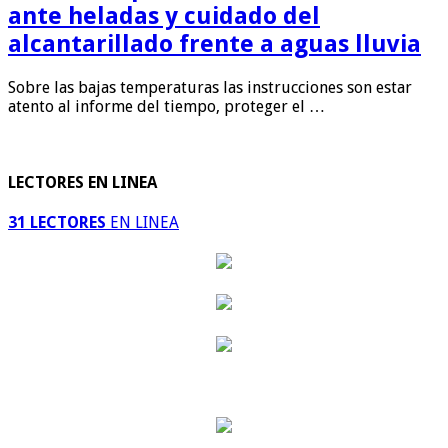
ante heladas y cuidado del
alcantarillado frente a aguas lluvia
Sobre las bajas temperaturas las instrucciones son estar
atento al informe del tiempo, proteger el …
LECTORES EN LINEA
31 LECTORES
EN LINEA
⁂
Your job is to reproduce the material exactly. Keep pictures out of it.

**Output:**
ante heladas y cuidado del
alcantarillado frente a aguas lluvia
Sobre las bajas temperaturas las instrucciones son estar
atento al informe del tiempo, proteger el …
LECTORES EN LINEA
31 LECTORES
EN LINEA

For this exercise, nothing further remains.